Whereas energy, manufacturing, and technology are seemingly the comparative advantages and potential sources of economic growth for the Eastern world, arguably, the comparative advantages and potential sources of economic growth for the Western world are situated in information, leisure, and services.
Arguably, a couple of reasons as to why information is a comparative advantage of the West is because of its universities, companies like Amazon, and its general rules and norms regarding freedom of expression and freedom of speech, even though censorship and strict regulations do exist in the United States up until now. These Western comparative advantages and potential sources of economic growth, however, are at the moment both stifled and stinted as a result of both dirty politics in Washington and the overall outcomes of exhaustive and pointless wars over the course of the last three decades.
One should also note that if an all-important commodity such as oil is not on the market and is not available for purchase, then the money which is used to buy and purchase the commodity ends up being worthless to a certain extent.
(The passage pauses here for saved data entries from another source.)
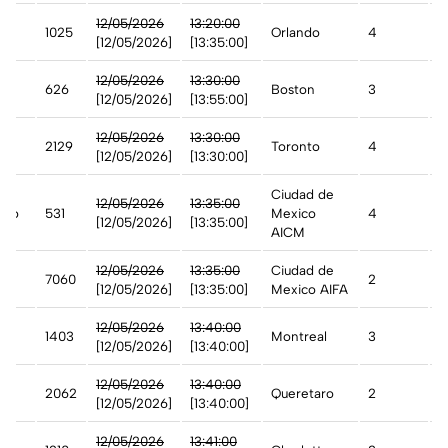
st
12/05/2026
13:20:00
1025
Orlando
4
D
[12/05/2026]
[13:35:00]
12/05/2026
13:30:00
626
Boston
3
D
[12/05/2026]
[13:55:00]
12/05/2026
13:30:00
2129
Toronto
4
A
[12/05/2026]
[13:30:00]
Ciudad de
12/05/2026
13:35:00
ico
531
Mexico
4
A
[12/05/2026]
[13:35:00]
AICM
12/05/2026
13:35:00
Ciudad de
7060
2
A
[12/05/2026]
[13:35:00]
Mexico AIFA
12/05/2026
13:40:00
da
1403
Montreal
3
A
[12/05/2026]
[13:40:00]
12/05/2026
13:40:00
2062
Queretaro
2
A
[12/05/2026]
[13:40:00]
n
12/05/2026
13:41:00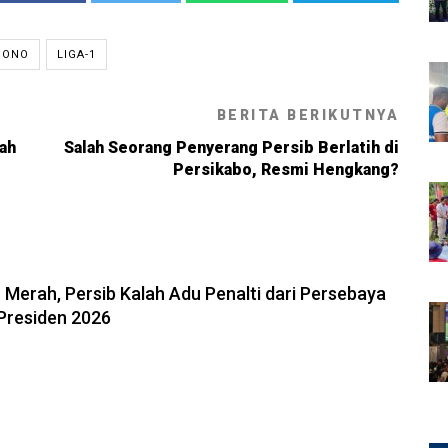
JONO
LIGA-1
BERITA BERIKUTNYA
ah
Salah Seorang Penyerang Persib Berlatih di
Persikabo, Resmi Hengkang?
6, 23:02
u Merah, Persib Kalah Adu Penalti dari Persebaya
a Presiden 2026
6, 22:04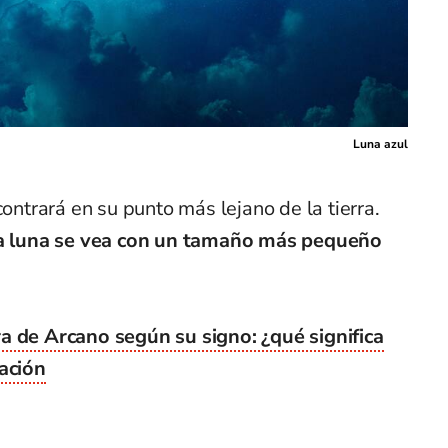
Luna azul
contrará en su punto más lejano de la tierra.
 la luna se vea con un tamaño más pequeño
a de Arcano según su signo: ¿qué significa
tación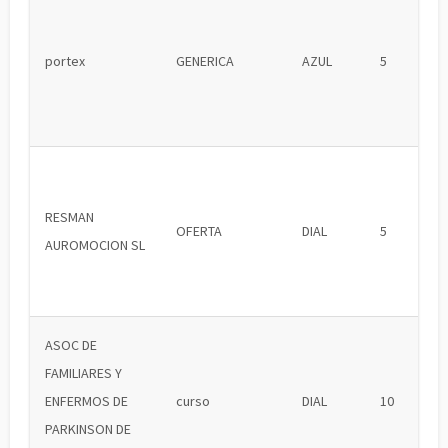
portex
GENERICA
AZUL
5
RESMAN
OFERTA
DIAL
5
AUROMOCION SL
ASOC DE
FAMILIARES Y
ENFERMOS DE
curso
DIAL
10
PARKINSON DE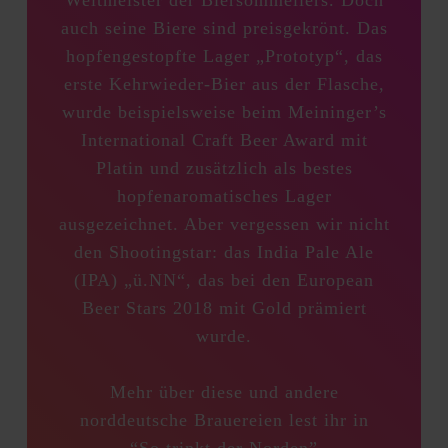
Weltmeister der Biersommeliers. Doch
auch seine Biere sind preisgekrönt. Das
hopfengestopfte Lager „Prototyp“, das
erste Kehrwieder-Bier aus der Flasche,
wurde beispielsweise beim Meininger’s
International Craft Beer Award mit
Platin und zusätzlich als bestes
hopfenaromatisches Lager
ausgezeichnet. Aber vergessen wir nicht
den Shootingstar: das India Pale Ale
(IPA) „ü.NN“, das bei den European
Beer Stars 2018 mit Gold prämiert
wurde.
Mehr über diese und andere
norddeutsche Brauereien lest ihr in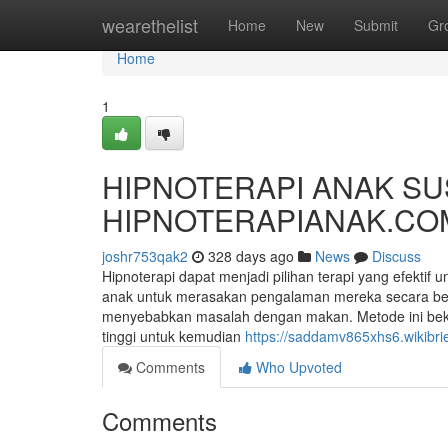
Home
wearethelist
Home
New
Submit
Gr
Home
1
HIPNOTERAPI ANAK SU
HIPNOTERAPIANAK.CO
joshr753qak2
328 days ago
News
Discuss
Hipnoterapi dapat menjadi pilihan terapi yang efekt
anak untuk merasakan pengalaman mereka secara ber
menyebabkan masalah dengan makan. Metode ini be
tinggi untuk kemudian
https://saddamv865xhs6.wikibri
Comments
Who Upvoted
Comments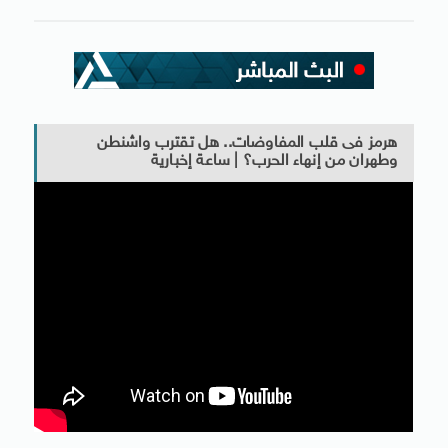
هرمز فى قلب المفاوضات.. هل تقترب واشنطن
وطهران من إنهاء الحرب؟ | ساعة إخبارية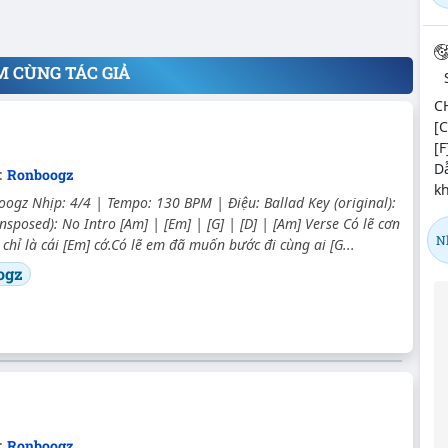
M CÙNG TÁC GIẢ
C
[C
[F
Dẫ
c:
Ronboogz
kh
oogz Nhịp: 4/4 | Tempo: 130 BPM | Điệu: Ballad Key (original):
nsposed): No Intro [Am] | [Em] | [G] | [D] | [Am] Verse Có lẽ cơn
N
 chỉ là cái [Em] cớ.Có lẽ em đã muốn bước đi cùng ai [G...
ogz
:
Ronboogz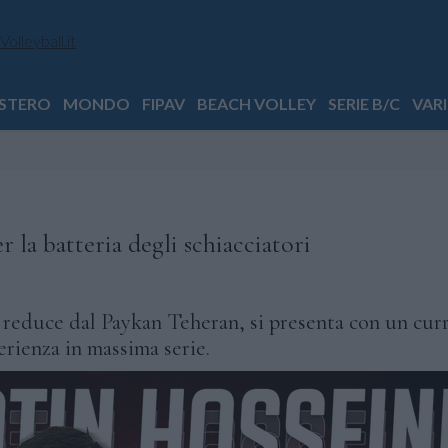
STERO
MONDO
FIPAV
BEACH VOLLEY
SERIE B/C
VARI
 la batteria degli schiacciatori
, reduce dal Paykan Teheran, si presenta con un cu
perienza in massima serie.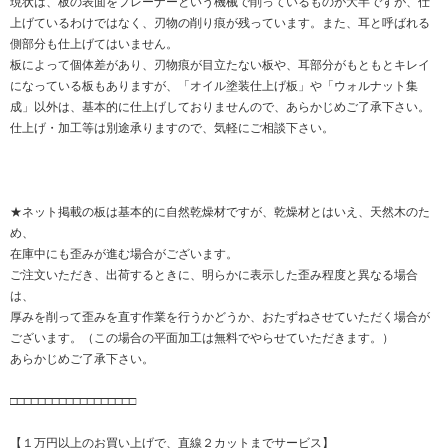
現状は、板の表面をプレーナーという機械で削っているものが大半ですが、仕
上げているわけではなく、刃物の削り痕が残っています。また、耳と呼ばれる
側部分も仕上げてはいません。
板によって個体差があり、刃物痕が目立たない板や、耳部分がもともとキレイ
になっている板もありますが、「オイル塗装仕上げ板」や「ウォルナット集
成」以外は、基本的に仕上げしておりませんので、あらかじめご了承下さい。
仕上げ・加工等は別途承りますので、気軽にご相談下さい。
★ネット掲載の板は基本的に自然乾燥材ですが、乾燥材とはいえ、天然木のた
め、
在庫中にも歪みが進む場合がございます。
ご注文いただき、出荷するときに、明らかに表示した歪み程度と異なる場合
は、
厚みを削って歪みを直す作業を行うかどうか、おたずねさせていただく場合が
ございます。（この場合の平面加工は無料でやらせていただきます。）
あらかじめご了承下さい。
□□□□□□□□□□□□□□□□□□
【１万円以上のお買い上げで、直線２カットまでサービス】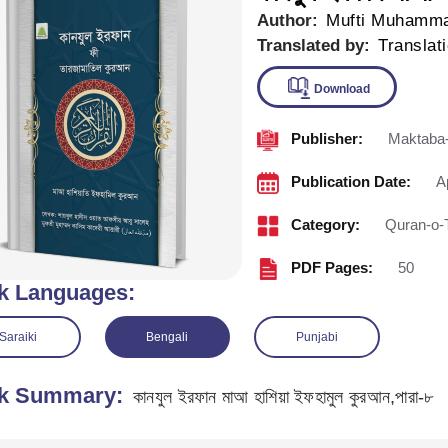
Author:
Mufti Muhamma
Translated by:
Translat
Publisher:
Maktaba-
Downlo
Publication Date:
A
Category:
Quran-o-
PDF Pages:
50
k Languages:
Saraiki
Bengali
Punjabi
k Summary:
কানযুল ইরফান মাআ হাশিয়া ইফহামুল কুরআন,পারা-৮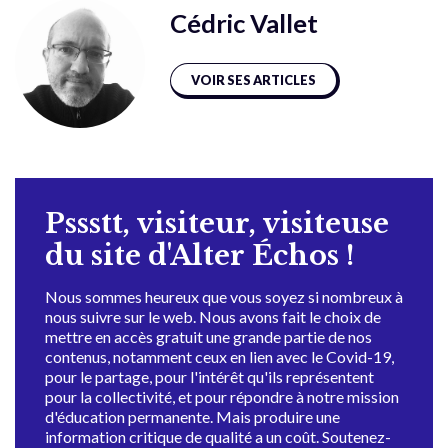
Cédric Vallet
VOIR SES ARTICLES
Pssstt, visiteur, visiteuse
du site d'Alter Échos !
Nous sommes heureux que vous soyez si nombreux à
nous suivre sur le web. Nous avons fait le choix de
mettre en accès gratuit une grande partie de nos
contenus, notamment ceux en lien avec le Covid-19,
pour le partage, pour l'intérêt qu'ils représentent
pour la collectivité, et pour répondre à notre mission
d'éducation permanente. Mais produire une
information critique de qualité a un coût. Soutenez-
For some reason, this is a stupidly simple yet elusive and commonly overlooked fact in today’s public discourse. As one Lebanese man recently said during a street interview with a certain level of outrage: “We have the money in our pockets, but we cannot buy anything!”
With keeping comparative advantages in mind, it follows that American money ends up losing value when oil and gas are absent, while on the flip-side, Middle Eastern money ends up worthless without water. Thus, exchange is necessitated and obviated by virtue of comparative advantages. As a friend of mine in Qatar told me once, water is worth more than oil there. And of all the countries in the world, the United States has the largest supply of water, which makes the United States more amenable to human life than any other country if the right policies are in place. But throughout the rest of the world, oil and gas also have a ripple effect through the rest of the economy, in the sense that when the price of oil and gas goes up, the price of food and transportation goes up with it.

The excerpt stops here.